====== Records supplied ======
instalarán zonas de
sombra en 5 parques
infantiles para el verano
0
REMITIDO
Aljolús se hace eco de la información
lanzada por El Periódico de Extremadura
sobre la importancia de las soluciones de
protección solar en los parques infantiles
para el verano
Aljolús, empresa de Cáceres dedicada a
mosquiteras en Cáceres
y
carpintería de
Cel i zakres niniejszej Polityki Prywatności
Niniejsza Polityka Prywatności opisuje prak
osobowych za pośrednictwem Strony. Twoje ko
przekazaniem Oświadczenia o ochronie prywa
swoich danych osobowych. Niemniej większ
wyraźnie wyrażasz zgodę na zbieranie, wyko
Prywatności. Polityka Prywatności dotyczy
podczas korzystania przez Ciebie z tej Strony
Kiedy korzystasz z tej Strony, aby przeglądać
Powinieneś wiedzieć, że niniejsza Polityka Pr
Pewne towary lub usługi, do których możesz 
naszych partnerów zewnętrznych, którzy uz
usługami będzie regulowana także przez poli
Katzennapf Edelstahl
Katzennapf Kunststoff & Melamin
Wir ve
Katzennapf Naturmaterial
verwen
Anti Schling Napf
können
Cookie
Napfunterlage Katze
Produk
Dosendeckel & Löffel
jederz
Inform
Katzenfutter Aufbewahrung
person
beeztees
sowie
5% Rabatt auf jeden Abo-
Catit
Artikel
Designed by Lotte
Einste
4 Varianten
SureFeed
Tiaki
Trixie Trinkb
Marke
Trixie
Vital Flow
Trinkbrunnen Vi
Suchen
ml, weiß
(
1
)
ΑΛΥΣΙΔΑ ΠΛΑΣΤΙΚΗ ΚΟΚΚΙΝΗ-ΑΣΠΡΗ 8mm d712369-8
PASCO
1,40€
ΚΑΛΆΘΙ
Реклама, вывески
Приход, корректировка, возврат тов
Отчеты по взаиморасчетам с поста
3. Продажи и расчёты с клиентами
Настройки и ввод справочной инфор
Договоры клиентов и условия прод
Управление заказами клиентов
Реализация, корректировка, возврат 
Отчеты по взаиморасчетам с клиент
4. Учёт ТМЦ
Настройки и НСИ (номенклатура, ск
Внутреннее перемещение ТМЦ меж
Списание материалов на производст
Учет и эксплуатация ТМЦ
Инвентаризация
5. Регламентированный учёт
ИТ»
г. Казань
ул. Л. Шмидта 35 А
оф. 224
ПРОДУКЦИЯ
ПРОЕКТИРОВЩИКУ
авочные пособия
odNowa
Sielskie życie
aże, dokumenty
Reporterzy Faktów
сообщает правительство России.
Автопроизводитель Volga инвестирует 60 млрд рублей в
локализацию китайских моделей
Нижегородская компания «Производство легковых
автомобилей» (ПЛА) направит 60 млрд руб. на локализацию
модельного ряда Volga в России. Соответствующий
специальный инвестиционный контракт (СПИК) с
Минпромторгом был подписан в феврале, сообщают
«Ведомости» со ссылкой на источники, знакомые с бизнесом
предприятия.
======
Each record should be returned precisely as written.

▶ Solution:
instalarán zonas de
sombra en 5 parques
infantiles para el verano
0
REMITIDO
Aljolús se hace eco de la información
lanzada por El Periódico de Extremadura
sobre la importancia de las soluciones de
protección solar en los parques infantiles
para el verano
Aljolús, empresa de Cáceres dedicada a
mosquiteras en Cáceres
y
carpintería de
Cel i zakres niniejszej Polityki Prywatności
Niniejsza Polityka Prywatności opisuje prak
osobowych za pośrednictwem Strony. Twoje ko
przekazaniem Oświadczenia o ochronie prywa
swoich danych osobowych. Niemniej większ
wyraźnie wyrażasz zgodę na zbieranie, wyko
Prywatności. Polityka Prywatności dotyczy
podczas korzystania przez Ciebie z tej Strony
Kiedy korzystasz z tej Strony, aby przeglądać
Powinieneś wiedzieć, że niniejsza Polityka Pr
Pewne towary lub usługi, do których możesz 
naszych partnerów zewnętrznych, którzy uz
usługami będzie regulowana także przez poli
Katzennapf Edelstahl
Katzennapf Kunststoff & Melamin
Wir ve
Katzennapf Naturmaterial
verwen
Anti Schling Napf
können
Cookie
Napfunterlage Katze
Produk
Dosendeckel & Löffel
jederz
Inform
Katzenfutter Aufbewahrung
person
beeztees
sowie
5% Rabatt auf jeden Abo-
Catit
Artikel
Designed by Lotte
Einste
4 Varianten
SureFeed
Tiaki
Trixie Trinkb
Marke
Trixie
Vital Flow
Trinkbrunnen Vi
Suchen
ml, weiß
(
1
)
ΑΛΥΣΙΔΑ ΠΛΑΣΤΙΚΗ ΚΟΚΚΙΝΗ-ΑΣΠΡΗ 8mm d712369-8
PASCO
1,40€
ΚΑΛΆΘΙ
Реклама, вывески
Приход, корректировка, возврат тов
Отчеты по взаиморасчетам с поста
3. Продажи и расчёты с клиентами
Настройки и ввод справочной инфор
Договоры клиентов и условия прод
Управление заказами клиентов
Реализация, корректировка, возврат 
Отчеты по взаиморасчетам с клиент
4. Учёт ТМЦ
Настройки и НСИ (номенклатура, ск
Внутреннее перемещение ТМЦ меж
Списание материалов на производст
Учет и эксплуатация ТМЦ
Инвентаризация
5. Регламентированный учёт
ИТ»
г. Казань
ул. Л. Шмидта 35 А
оф. 224
ПРОДУКЦИЯ
ПРОЕКТИРОВЩИКУ
авочные пособия
odNowa
Sielskie życie
aże, dokumenty
Reporterzy Faktów
сообщает правительство России.
Автопроизводитель Volga инвестирует 60 млрд рублей в
локализацию китайских моделей
Нижегородская компания «Производство легковых
автомобилей» (ПЛА) направит 60 млрд руб. на локализацию
модельного ряда Volga в России. Соответствующий
специальный инвестиционный контракт (СПИК) с
Минпромторгом был подписан в феврале, сообщают
«Ведомости» со ссылкой на источники, знакомые с бизнесом
предприятия.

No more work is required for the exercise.